Moskwa od tygodni wspomina, że ​​jej wywiad ma inną wersję tego, co spowodowało wrześniowe eksplozje. Tymczasem na Zachodzie uważa się że za wybuchami stała Rosja.

Reklama

Dmitrij Pieskow oświadczył, że Rosja "intensywnie pracuje" nad włączeniem jej do międzynarodowego śledztwa, które - jak wcześniej twierdziła Moskwa - "jest skrojone na miarę" i ma obciążyć odpowiedzialnością samą Rosję. Pieskow powiedział, że prace nad włączeniem Rosji odbywają się "kanałami dyplomatycznymi", ale "jak dotąd napotykają na mur niechęci".

Jak dodał Pieskow, cytowany przez "Moscow Times", okoliczności eksplozji "z pewnością zaskoczą wielu w krajach europejskich, jeśli zostaną upublicznione". Dalszych szczegółów nie podał.

"Nie dzielą się z nami informacjami"

Rosja od tygodni narzekała, że ​​nie została uwzględniona w śledztwach. - Ani Niemcy, ani Szwedzi, ani Duńczycy nie dzielą się z nami informacjami - przekazał Pieskow.

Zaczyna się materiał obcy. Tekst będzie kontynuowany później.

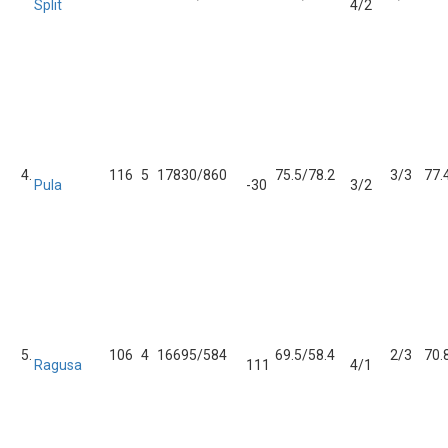
Split
4/2
4.
11
6
5
17
830/860
75.5/78.2
3/3
77.
Pula
-30
3/2
5.
10
6
4
16
695/584
69.5/58.4
2/3
70.
Ragusa
111
4/1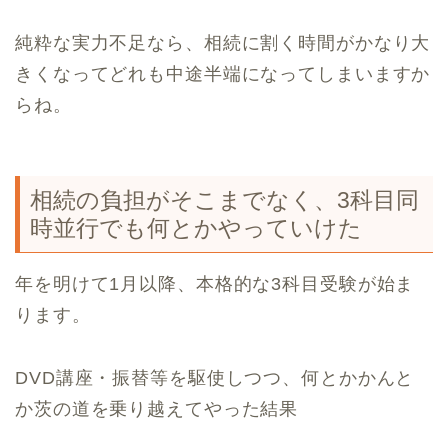
純粋な実力不足なら、相続に割く時間がかなり大
きくなってどれも中途半端になってしまいますか
らね。
相続の負担がそこまでなく、3科目同
時並行でも何とかやっていけた
年を明けて1月以降、本格的な3科目受験が始ま
ります。
DVD講座・振替等を駆使しつつ、何とかかんと
か茨の道を乗り越えてやった結果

Moskwa wcześniej oskarżała kraje zachodnie o to, że to one stoją za wybuchami rurociągów, zbudowanych w celu transportu rosyjskiego gazu do Niemiec.

26 września w rurociągach Nord Stream 1 (NS1) i Nord Stream 2 (NS2) stwierdzono gwałtowny spadek ciśnienia i wyciek gazu. Incydent został rozpoznany przez myśliwiec F-16 duńskich sił powietrznych. Władze w Kopenhadze odkryły łącznie trzy nieszczelności w gazociągach. Duński urząd ds. energii potwierdził, że są to dwa wycieki z NS1 na północny wschód od Bornholmu i jeden z NS2 na południowy wschód od tej wyspy. Potężne eksplozje i rozległe zniszczenia Nord Stream 1 oraz 2 potwierdza także śledztwo przeprowadzone przez Danię w jej wyłącznej strefie ekonomicznej.